Идолы - Маргарет Штоль 8 стр.


И на меня. Я и сама не знаю, кто я или что я. Знаю только, что я ощущаю. А это изматывает и нервирует. Все болезненно и открыто. Как будто я видела то, что видела, и сделала то, что сделала, и всего этого было слишком много. Но в данный момент я слишком устала, чтобы беспокоиться. Мне хочется забиться в какой-нибудь темный угол и провалиться в сон.

И Епископ как будто это понимает, по крайней мере, теперь, когда мы все уладили между собой. Нужно еще многое обсудить, говорит он. И в этом мы с ним вполне согласны. Но сначала, говорит Епископ, спать. Никто из нас не возражает, но тем не менее не двигается с места. Лукас бросает взгляд в мою сторону, и я понимаю: нужно убедиться в том, что нам ничего не грозит.

Я медлю мгновение-другое, сосредоточиваясь на Епископе. Вижу печаль, гнев, но потом вижу также, что это не относится к нам.

По отношению к нам четверым чувствую только сострадание – нечто такое, чего не ощущала после смерти падре.

Я смахиваю слезы и незаметно киваю Лукасу. Тима и Ро с облегчением замечают это.

Епископ не представляет угрозы.

Не для нас, не теперь.

А если он и опасен, если я ошибаюсь, то умеет скрывать свои мысли лучше, чем кто-либо из тех, с кем мне приходилось сталкиваться на этой планете.
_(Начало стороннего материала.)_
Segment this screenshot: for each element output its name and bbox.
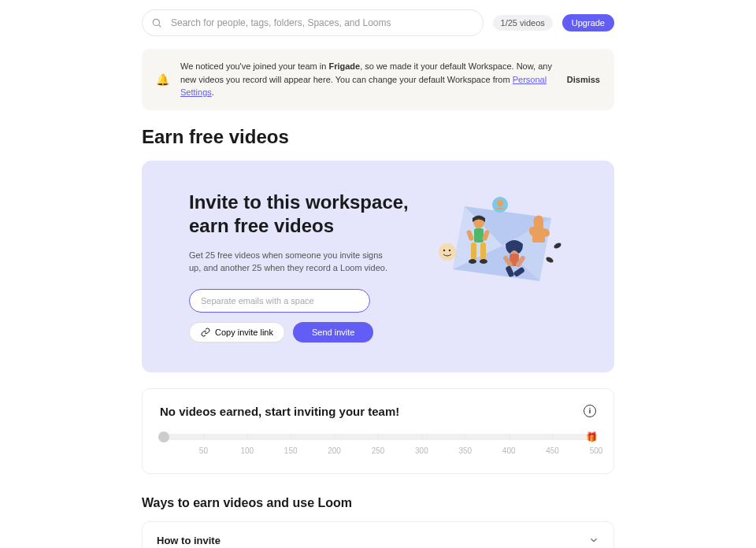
tick-150: 150 [284, 446, 298, 455]
page-title: Earn free videos [142, 126, 614, 148]
tick-300: 300 [415, 446, 428, 455]
tick-250: 250 [372, 446, 385, 455]
video-count-badge: 1/25 videos [493, 15, 553, 31]
invite-illustration [433, 191, 567, 293]
search-input[interactable] [142, 9, 484, 36]
svg-point-7 [449, 249, 450, 250]
accordion-0[interactable]: How to invite [142, 521, 614, 549]
info-icon[interactable]: i [584, 405, 596, 417]
svg-point-0 [153, 19, 159, 25]
upgrade-button[interactable]: Upgrade [562, 14, 614, 31]
svg-line-1 [159, 25, 161, 28]
email-input[interactable] [189, 289, 370, 313]
tick-200: 200 [328, 446, 341, 455]
tick-100: 100 [240, 446, 254, 455]
send-invite-button[interactable]: Send invite [293, 322, 373, 342]
invite-title: Invite to this workspace, earn free vide… [189, 191, 410, 238]
link-icon [201, 328, 210, 337]
progress-thumb [158, 431, 169, 442]
search-icon [151, 17, 162, 28]
accordion-title: How to invite [157, 535, 220, 546]
svg-rect-11 [474, 228, 484, 243]
tick-450: 450 [546, 446, 559, 455]
svg-rect-12 [471, 243, 476, 260]
dismiss-button[interactable]: Dismiss [567, 75, 600, 84]
progress-ticks: 50100150200250300350400450500 [160, 446, 596, 457]
notice-text: We noticed you've joined your team in Fr… [180, 60, 556, 99]
svg-point-5 [439, 243, 456, 261]
ways-title: Ways to earn videos and use Loom [142, 496, 614, 510]
tick-500: 500 [590, 446, 603, 455]
svg-point-15 [480, 259, 487, 264]
workspace-notice: 🔔 We noticed you've joined your team in … [142, 49, 614, 110]
svg-point-25 [545, 255, 554, 263]
svg-point-6 [443, 249, 445, 250]
svg-point-26 [553, 241, 562, 249]
tick-350: 350 [458, 446, 472, 455]
invite-card: Invite to this workspace, earn free vide… [142, 161, 614, 372]
search-wrap [142, 9, 484, 36]
progress-card: No videos earned, start inviting your te… [142, 388, 614, 474]
svg-point-14 [469, 259, 476, 264]
svg-rect-24 [532, 235, 545, 243]
chevron-down-icon [588, 535, 599, 546]
bell-icon: 🔔 [156, 73, 169, 86]
tick-400: 400 [502, 446, 516, 455]
invite-subtitle: Get 25 free videos when someone you invi… [189, 249, 394, 275]
svg-point-9 [497, 200, 503, 206]
svg-rect-13 [480, 243, 486, 260]
progress-title: No videos earned, start inviting your te… [160, 405, 399, 418]
tick-50: 50 [199, 446, 208, 455]
copy-link-button[interactable]: Copy invite link [189, 322, 285, 342]
topbar: 1/25 videos Upgrade [142, 9, 614, 36]
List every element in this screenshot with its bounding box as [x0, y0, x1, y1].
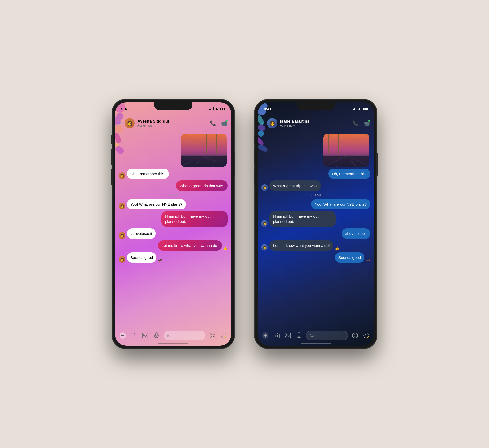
bubble-0-right: Oh, I remember this! — [328, 169, 370, 179]
svg-rect-29 — [323, 134, 369, 167]
toolbar-left: Aa — [115, 325, 231, 346]
screen-left: 9:41 ▲ ▮▮▮ ‹ 👩 Ayesha Siddiqui Active no — [115, 102, 231, 346]
shared-image-row-right — [261, 134, 370, 167]
message-input-right[interactable]: Aa — [306, 331, 348, 340]
battery-right: ▮▮▮ — [362, 107, 368, 111]
video-button-left[interactable]: 📹 — [221, 120, 227, 126]
volume-down-right — [254, 169, 255, 185]
wifi-right: ▲ — [358, 107, 361, 110]
msg-row-6-right: 🛹 Sounds good — [261, 252, 370, 263]
active-dot-left — [226, 120, 228, 122]
bubble-6-right: Sounds good — [335, 252, 364, 263]
call-button-right[interactable]: 📞 — [352, 120, 359, 126]
header-info-right: Isabela Martins Active now — [280, 119, 350, 127]
svg-line-33 — [346, 156, 369, 167]
plus-button-left[interactable] — [119, 331, 127, 340]
svg-line-43 — [323, 134, 369, 154]
time-label-right: 9:41 AM — [261, 193, 370, 197]
gallery-button-left[interactable] — [141, 331, 149, 340]
sticker-button-left[interactable] — [220, 331, 228, 340]
svg-line-32 — [323, 156, 346, 167]
svg-line-4 — [204, 156, 227, 167]
svg-rect-19 — [131, 334, 137, 338]
msg-row-1-right: 👩 What a great trip that was. — [261, 180, 370, 191]
call-button-left[interactable]: 📞 — [210, 120, 216, 126]
shared-image-row-left — [119, 134, 228, 167]
sticker-button-right[interactable] — [362, 331, 370, 340]
msg-row-4-right: #Lovetoseeit — [261, 228, 370, 239]
svg-rect-48 — [274, 334, 279, 338]
mic-button-right[interactable] — [295, 331, 303, 340]
message-input-left[interactable]: Aa — [164, 331, 205, 340]
msg-row-5-right: 👩 Let me know what you wanna do! 👍 — [261, 240, 370, 251]
chat-header-right: ‹ 👩 Isabela Martins Active now 📞 📹 — [258, 115, 374, 131]
mic-button-left[interactable] — [152, 331, 160, 340]
chat-header-left: ‹ 👩 Ayesha Siddiqui Active now 📞 📹 — [115, 115, 231, 131]
msg-row-1-left: What a great trip that was. — [119, 180, 228, 191]
bubble-0-left: Oh, I remember this! — [127, 169, 169, 179]
bubble-5-left: Let me know what you wanna do! — [158, 240, 222, 251]
svg-line-44 — [323, 134, 369, 154]
msg-row-0-left: 👩 Oh, I remember this! — [119, 169, 228, 179]
screen-right: 9:41 ▲ ▮▮▮ ‹ 👩 Isabela Martins Active no — [258, 102, 374, 346]
svg-rect-0 — [181, 134, 227, 167]
back-button-right[interactable]: ‹ — [262, 120, 264, 127]
bubble-4-left: #Lovetoseeit — [127, 228, 156, 239]
silent-switch — [111, 135, 112, 144]
msg-row-2-left: 👩 Yoo! What are our NYE plans? — [119, 199, 228, 209]
notch-left — [154, 102, 192, 110]
wifi-left: ▲ — [215, 107, 218, 110]
camera-button-right[interactable] — [273, 331, 281, 340]
reaction-6-right: 🛹 — [366, 258, 370, 262]
svg-rect-1 — [181, 156, 227, 167]
svg-point-20 — [133, 335, 135, 337]
svg-point-57 — [365, 334, 366, 335]
msg-row-5-left: 👍 Let me know what you wanna do! — [119, 240, 228, 251]
battery-left: ▮▮▮ — [220, 107, 225, 111]
msg-row-3-left: Hmm idk but I have my outfit planned out… — [119, 211, 228, 227]
silent-switch-right — [254, 135, 255, 144]
svg-line-35 — [346, 156, 357, 167]
camera-button-left[interactable] — [130, 331, 138, 340]
back-button-left[interactable]: ‹ — [119, 120, 121, 127]
svg-point-55 — [354, 334, 355, 335]
shared-image-left — [181, 134, 227, 167]
status-icons-right: ▲ ▮▮▮ — [352, 107, 368, 111]
video-button-right[interactable]: 📹 — [363, 120, 370, 126]
home-indicator-left — [158, 343, 188, 344]
notch-right — [297, 102, 335, 110]
plus-button-right[interactable] — [261, 331, 269, 340]
svg-point-56 — [356, 334, 356, 335]
avatar-right: 👩 — [267, 118, 277, 128]
svg-point-49 — [276, 335, 278, 337]
bubble-5-right: Let me know what you wanna do! — [269, 240, 333, 251]
phone-right: 9:41 ▲ ▮▮▮ ‹ 👩 Isabela Martins Active no — [255, 99, 377, 349]
header-actions-left: 📞 📹 — [210, 120, 227, 126]
msg-row-2-right: Yoo! What are our NYE plans? — [261, 199, 370, 209]
volume-up-right — [254, 149, 255, 165]
messages-area-left: 👩 Oh, I remember this! What a great trip… — [115, 131, 231, 325]
gallery-button-right[interactable] — [284, 331, 292, 340]
bubble-2-right: Yoo! What are our NYE plans? — [311, 199, 370, 209]
svg-rect-21 — [142, 333, 148, 338]
signal-left — [209, 107, 214, 110]
emoji-button-right[interactable] — [351, 331, 359, 340]
status-icons-left: ▲ ▮▮▮ — [209, 107, 225, 111]
svg-line-34 — [336, 156, 346, 167]
svg-point-54 — [352, 333, 358, 338]
time-label-left: 9:41 AM — [119, 193, 228, 197]
bubble-3-left: Hmm idk but I have my outfit planned out… — [161, 211, 228, 227]
msg-avatar-2-left: 👩 — [119, 203, 125, 209]
svg-line-15 — [181, 134, 227, 154]
time-right: 9:41 — [264, 107, 271, 111]
bubble-4-right: #Lovetoseeit — [342, 228, 370, 239]
contact-status-left: Active now — [137, 124, 207, 127]
emoji-button-left[interactable] — [208, 331, 216, 340]
svg-line-3 — [181, 156, 204, 167]
svg-line-6 — [204, 156, 214, 167]
msg-avatar-4-left: 👩 — [119, 232, 125, 239]
svg-line-5 — [194, 156, 204, 167]
bubble-2-left: Yoo! What are our NYE plans? — [127, 199, 186, 209]
bubble-1-left: What a great trip that was. — [176, 180, 228, 191]
bubble-1-right: What a great trip that was. — [269, 180, 321, 191]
Он просто мальчик, играющий в поле, думаю я. И эта мысль каким-то образом успокаивает.

Ро выглядит вполне довольным.

– Ну, тогда ладно. Пошли.

Лукаса и Ро ведут прямиком в бараки – большие строения в примыкающей к ангару пещере. Туда, где спят солдаты-белтеры. Лукас на ходу оборачивается, чтобы посмотреть на меня, и я вижу на его лице усталую улыбку.

Пусть все будет хорошо, думает он, но ты поосторожнее там.

Я осторожна и буду осторожна, но мне ужасно хочется, чтобы Лукас устроился спать рядом со мной. Чтобы мы могли оберегать друг друга, если с неба свалится еще что-нибудь.

В каком-нибудь теплом местечке вроде того, где я спала прежде: перед печью Биггера. Того, которое я делила с Ро.

Я скучаю по этому. Я скучаю по нему. По близости.

Я и теперь помню запах нашей кухни.

Я желаю себе забыть все это, когда мы уходим все дальше вглубь Идиллии.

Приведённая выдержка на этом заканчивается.